Which, unfortunately results in an error.
Error:
sys:1: SettingWithCopyWarning:
A value is trying to be set on a copy of a slice from a DataFrame
See the caveats in the documentation: http://pandas.pydata.org/pandas-docs/stable/indexing.html#indexing-view-versus-copy
Traceback (most recent call last):
File "<stdin>", line 2, in <module>
File "mtrand.pyx", line 4852, in mtrand.RandomState.shuffle
File "mtrand.pyx", line 4855, in mtrand.RandomState.shuffle
File "C:\Users\H.P\AppData\Local\Programs\Python\Python36\lib\site-packages\pandas\core\series.py", line 623, in __getitem__
result = self.index.get_value(self, key)
File "C:\Users\H.P\AppData\Local\Programs\Python\Python36\lib\site-packages\pandas\core\indexes\base.py", line 2560, in get_value
tz=getattr(series.dtype, 'tz', None))
File "pandas\_libs\index.pyx", line 83, in pandas._libs.index.IndexEngine.get_value
File "pandas\_libs\index.pyx", line 91, in pandas._libs.index.IndexEngine.get_value
File "pandas\_libs\index.pyx", line 139, in pandas._libs.index.IndexEngine.get_loc
File "pandas\_libs\hashtable_class_helper.pxi", line 811, in pandas._libs.hashtable.Int64HashTable.get_item
File "pandas\_libs\hashtable_class_helper.pxi", line 817, in pandas._libs.hashtable.Int64HashTable.get_item
KeyError: 4
Tracing for the problem and it's solution:
Under the SettingWithCopyWarning
, I found this question, which had this line under it's first answer:
However it could create a copy which updates a copy of
data['amount']
which you would not see. Then you would be wondering why it is not updating.

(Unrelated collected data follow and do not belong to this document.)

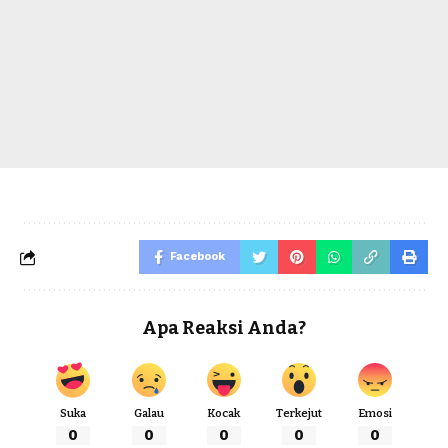
Facebook
Apa Reaksi Anda?
Suka
Galau
Kocak
Terkejut
Emosi
0
0
0
0
0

But, if this was the case, then why did the code work for the first case?
It's also given in the answer that:
Pandas returns a copy of an object in almost all method calls. The inplace operations are a convience operation which work, but in general are not clear that data is being modified and could potentially work on copies.
So, instead of using np.random.shuffle
we can use np.random.permutation
, as shown in this answer. So:
>>> for i in X_train.columns:
... X_train.loc[:,i] = np.random.permutation(X_train.loc[:,i])
... print(X_train)
...
But, I get the SettingWithCopyWarning
again, and the answer too.
C:\Users\H.P\AppData\Local\Programs\Python\Python36\lib\site-packages\pandas\core\indexing.py:621: SettingWithCopyWarning:
A value is trying to be set on a copy of a slice from a DataFrame.
Try using .loc[row_indexer,col_indexer] = value instead
See the caveats in the documentation: http://pandas.pydata.org/pandas-docs/stable/indexing.html#indexing-view-versus-copy
self.obj[item_labels[indexer[info_axis]]] = value
A B C
2 10 4 5
6 9 8 9
8 2 10 11
0 8 2 3
7 1 9 10
3 3 5 6
1 4 3 4
9 7 11 12
A B C
2 10 5 5
6 9 11 9
8 2 4 11
0 8 9 3
7 1 3 10
3 3 8 6
1 4 10 4
9 7 2 12
A B C
2 10 5 10
6 9 11 5
8 2 4 11
0 8 9 3
7 1 3 4
3 3 8 6
1 4 10 12
9 7 2 9
This can be a workaround.
Questions:
- Why does the code work for the first case, and not the second case, when I use
train_test_split
? - Why do I still get the
SettingWithCopyWarning
when I'm not using the inplace shufflernp.random.shuffle
?
Requests for Suggestions:
- Is there a better (easy to use/error free/faster) method to do column shuffling?